Our latest installment of Ctrl+P features the work of Joshua Dudley Greer. Greer uses a view camera to photograph the ruins of a once monumental military-industrial complex as it recedes into the surrounding landscape of forest and swamps. Greer (b.1980) received his BFA from the Maryland Institute College of Art in 2002 and his MFA, with distinction, from the University of Georgia in 2009. His photographs have appeared in The Collector’s Guide to New Art Photography Volume 2, Flash Forward 2010, Smithsonian Magazine and Le Monde. He has received grants from the Maryland State Arts Council, Tennessee Arts Commission and in 2012 was named one of the New Superstars of Southern Art by Oxford American. He is currently living in Johnson City, Tennessee where he is a visiting assistant professor of photography at East Tennessee State University.

TNT Storage Igloo S7-G, Point Pleasant, West Virginia, 2010 Storage Igloo S7-G, Point Pleasant, West Virginia , 2010
TNT Storage Igloo S4-A, Point Pleasant, West Virginia , 2009
http://edelmangallery.com/exhibitions-and-projects/exhibition-pages/2013/jashua-dudley-greer.html?id=1456
TNT Storage Igloo S7-B, Point Pleasant, West Virginia, 2012

Point Pleasant
The West Virginia Ordnance Works (WVOW) was an explosives manufacturing facility constructed during World War II just outside Point Pleasant, West Virginia. Occupying 8,000 acres along the eastern bank of the Ohio River, the WVOW was built specifically for the production and storage of trinitrotoluene (TNT). At its peak, nearly 500,000 pounds of TNT were produced here each day and stored in a massive array of concrete igloos. The site was officially declared surplus and closed in 1945, after which time much of the land was deeded to the state of West Virginia for the creation of the McClintic State Wildlife Management Area.

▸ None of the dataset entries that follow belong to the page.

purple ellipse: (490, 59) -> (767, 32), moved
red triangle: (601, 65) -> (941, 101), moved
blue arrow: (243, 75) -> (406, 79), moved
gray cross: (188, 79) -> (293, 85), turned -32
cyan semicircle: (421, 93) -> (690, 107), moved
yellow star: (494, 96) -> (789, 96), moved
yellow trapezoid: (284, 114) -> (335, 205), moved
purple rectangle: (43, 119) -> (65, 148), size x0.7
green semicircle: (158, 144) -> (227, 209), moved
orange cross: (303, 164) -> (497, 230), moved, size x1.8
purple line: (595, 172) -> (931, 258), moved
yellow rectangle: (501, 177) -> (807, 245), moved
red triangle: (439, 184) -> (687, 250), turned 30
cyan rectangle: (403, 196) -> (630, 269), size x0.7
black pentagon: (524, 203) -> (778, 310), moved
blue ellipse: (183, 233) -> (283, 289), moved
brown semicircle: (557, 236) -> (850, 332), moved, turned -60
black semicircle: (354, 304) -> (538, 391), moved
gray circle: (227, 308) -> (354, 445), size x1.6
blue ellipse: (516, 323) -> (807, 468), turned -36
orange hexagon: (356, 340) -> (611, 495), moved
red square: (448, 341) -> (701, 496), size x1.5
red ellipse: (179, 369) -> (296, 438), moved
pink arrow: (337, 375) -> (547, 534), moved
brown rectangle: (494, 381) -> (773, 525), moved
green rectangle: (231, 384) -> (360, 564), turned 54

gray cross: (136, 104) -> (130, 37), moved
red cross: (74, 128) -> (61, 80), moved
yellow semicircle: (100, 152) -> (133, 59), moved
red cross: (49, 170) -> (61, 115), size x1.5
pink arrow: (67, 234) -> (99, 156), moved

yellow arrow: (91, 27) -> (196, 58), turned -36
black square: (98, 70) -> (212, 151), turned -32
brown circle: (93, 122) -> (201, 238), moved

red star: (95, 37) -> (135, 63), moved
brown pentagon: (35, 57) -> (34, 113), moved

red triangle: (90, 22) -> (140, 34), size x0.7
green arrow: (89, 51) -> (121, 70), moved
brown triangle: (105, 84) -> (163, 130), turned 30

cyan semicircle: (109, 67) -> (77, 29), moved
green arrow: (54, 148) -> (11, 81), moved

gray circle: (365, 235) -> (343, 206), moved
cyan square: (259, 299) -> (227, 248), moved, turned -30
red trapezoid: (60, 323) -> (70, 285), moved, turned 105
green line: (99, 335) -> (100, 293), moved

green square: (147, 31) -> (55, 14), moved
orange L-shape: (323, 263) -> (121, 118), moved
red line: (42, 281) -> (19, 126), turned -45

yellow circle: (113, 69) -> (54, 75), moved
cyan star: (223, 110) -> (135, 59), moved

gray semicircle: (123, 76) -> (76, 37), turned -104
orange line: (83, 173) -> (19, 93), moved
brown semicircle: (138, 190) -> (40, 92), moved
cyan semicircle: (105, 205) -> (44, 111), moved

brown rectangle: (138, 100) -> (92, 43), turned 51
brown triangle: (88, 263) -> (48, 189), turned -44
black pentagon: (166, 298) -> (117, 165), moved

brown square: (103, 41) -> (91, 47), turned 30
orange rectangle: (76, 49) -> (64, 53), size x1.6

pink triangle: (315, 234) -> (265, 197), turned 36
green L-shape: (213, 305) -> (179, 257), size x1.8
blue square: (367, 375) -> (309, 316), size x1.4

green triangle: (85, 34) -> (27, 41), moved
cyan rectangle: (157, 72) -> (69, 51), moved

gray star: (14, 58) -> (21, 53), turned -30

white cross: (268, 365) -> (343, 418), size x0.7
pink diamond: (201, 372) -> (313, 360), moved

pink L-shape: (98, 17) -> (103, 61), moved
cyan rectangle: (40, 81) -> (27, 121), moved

A large system of ponds and wetlands was constructed as a habitat for waterfowl, migratory birds and other wildlife species. This area came to be known simply as T.N.T. and developed into a popular hangout for local youth, hunters and fishermen. In the early 1980’s, EPA and state investigations revealed that the groundwater, soil and surface water of T.N.T. were heavily contaminated with explosive nitroaromatic compounds including TNT, trinitrobenzene, and dinitrotoluene, as well as arsenic, lead, beryllium and asbestos.  The site was placed on the EPA’s National Priority List in 1983 and extensive cleanup efforts began in 1991. While a large portion of the original facility has been remediated, many of the toxic and explosive contaminants were simply buried on site. The remnants of the WVOW facility survive as relics to our nation’s violent history, while the re-purposed landscape hides much of its true nature just beneath the surface.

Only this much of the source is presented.